Kedua, alasan urbanisasi. Migrasi penduduk dari desa ke kota terbukti lebih didominasi oleh kaum muda. Intensinya cukup jelas, yakni mencari pekerjaan, menempuh pendidikan, dan lain sebagainya. Permasalahan terjadi ketika urbanisasi tidak mendukung ketersediaan lahan hijau terbuka (LHT) di perkotaan. Semakin banyak populasi manusia di perkotaan, maka semakin banyak pula pemukiman yang dibuat. Akibatnya akan sangat sulit menemukan lahan hijau terbuka.
Konsekuensi dari ketiadaan LHT ialah semakin berkurangnya produksi oksigen, suhu menjadi sangat panas, banjir terjadi di mana-mana dan masih banyak persoalan lain yang akan terjadi.
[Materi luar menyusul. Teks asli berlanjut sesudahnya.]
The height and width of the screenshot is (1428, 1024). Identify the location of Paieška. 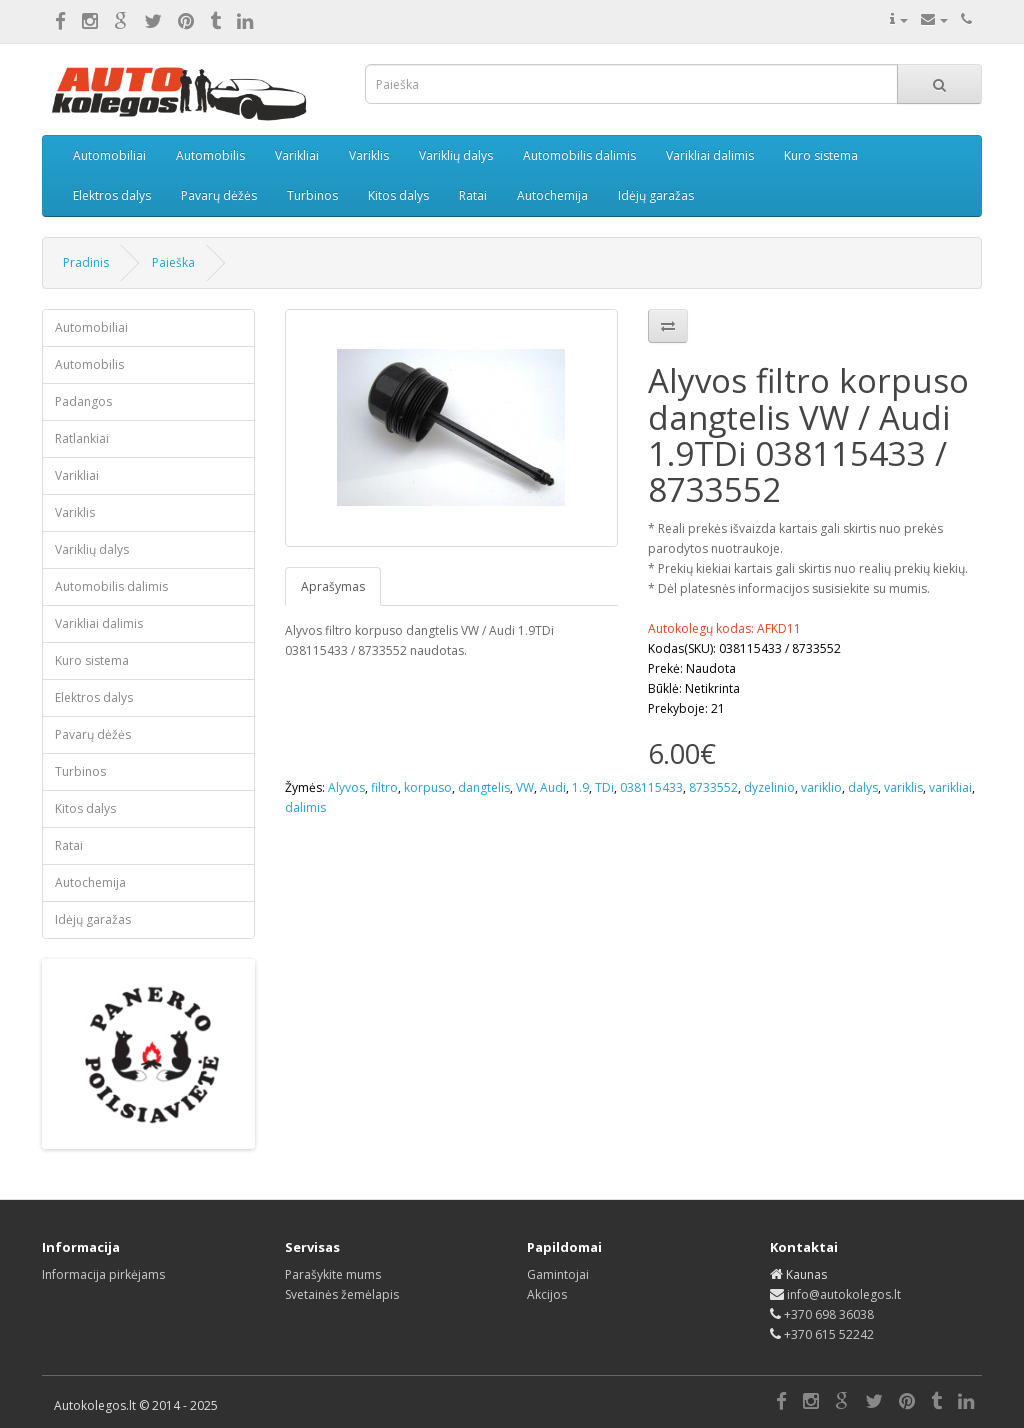
(173, 262).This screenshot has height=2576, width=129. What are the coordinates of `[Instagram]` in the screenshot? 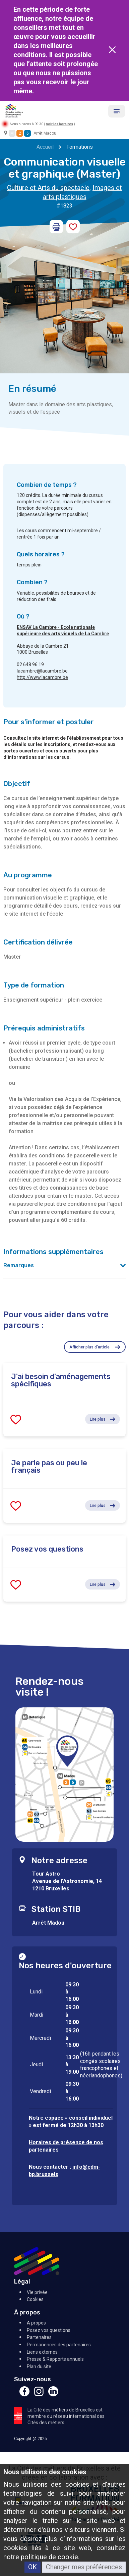 It's located at (39, 2394).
Selain itu, permasalahan juga muncul ketika populasi manusia yang meningkat tidak didukung oleh produksi produk-produk alamiah yang cukup seperti sayur-mayur, buah-buahan, serta bahan makanan lainnya.
Ketiga, alasan mentalitas dan gaya hidup kaum muda yang tidak ramah lingkungan. Tak dapat dimungkiri bahwa perkembangan dunia yang semakin canggih telah mencederai mentalitas dan gaya hidup kaum muda. Akhir-akhir ini, telah tumbuh di kalangan kaum muda mental instan dan perilaku konsumtif. Hal tersebut menyata dalam penggunaan barang-barang hasil industri yang tidak ramah lingkungan.
Kaum Muda Proekologi
Berhadapan dengan beberapa persoalan yang dikemukakan sebelumnya, penulis menawarkan dua langkah solutif. Pertama, refleksi filosofis Filsuf Martin Heidegger tentang cara berada manusia di dunia. Ada dua cara berada manusia menurut Heidegger, yakni labor (kerja) dan care (peduli).
Labor atau kerja terungkap dalam interaksi dan intervensi. Ia menegaskan tentang bagaimana posisi penguasaaan manusia atas alam (objek). Manusia menjadi subjek utama yang memiliki kuasa untuk menindas dan mencaplok alam demi pemenuhan kebutuhannya sendiri. Manusia (khususnya kaum muda) cenderung melihat alam sebagai pemenuhan kebutuhan mereka semata.
Oleh karena itu, kaum muda perlu menyadari akan cara berada yang kedua yakni peduli. Sementara cara berada care (peduli) mengandung makna kesatuan, persahabatan, pengabdian, kerja sama dan relasi antarsubjek. Kaum muda perlu menyadari bahwa relasinya dengan alam bukan sekadar pemenuhan akan kebutuhan atau subjek-objek, melainkan juga relasi antarsesama saudara yang perlu dihargai, dihormati, dan dilindungi.
Kedua, perlunya pola konsumsi berbasis kearifan lokal. Hal ini penting mengingat produk-produk lokal pada dasarnya tidak merusak lingkungan karena berasal dari alam itu sendiri dan jauh dari campuran bahan-bahan kimia. Dalam kaitannya dengan mentalitas instan dan gaya hidup konsumtif dari kaum muda, maka usaha untuk menghidupkan kearifan lokal dapat dijadikan sebagai langkah solutif.
Misalnya kecenderungan kaum muda untuk mengonsumsi produk-produk (bahan makanan) kemasan harus perlahan-lahan diimbangi dengan konsumsi produk-produksi alamiah. Lain halnya juga penggunaan bahan plastik untuk menyimpan sesuatu perlu diganti dengan penggunaan tas atau keranjang yang terbuat dari anyaman rotan atau bahan alam lainnya.
Dengan mengangkat fenomena-fenomena kerusakan lingkungan di perkotaan karena pengaruh kaum muda, kecenderungan untuk menganaktirikan aktivitas industri perlu dipertimbangkan. Memang ujung-ujungnya industri yang dipersalahkan, tetapi perlu diketahui bahwa manusia juga punya pengaruh meskipun terbilang kecil. Jika aktivitas industri dapat diperhadapkan dengan pola-pola konsumsi yang baik, niscaya kerusakan lingkungan dapat diminimalisasi. Menjadi petaka ketika pola konsumsi manusia (kaum muda) juga mendukung aktivitas industri yang ada.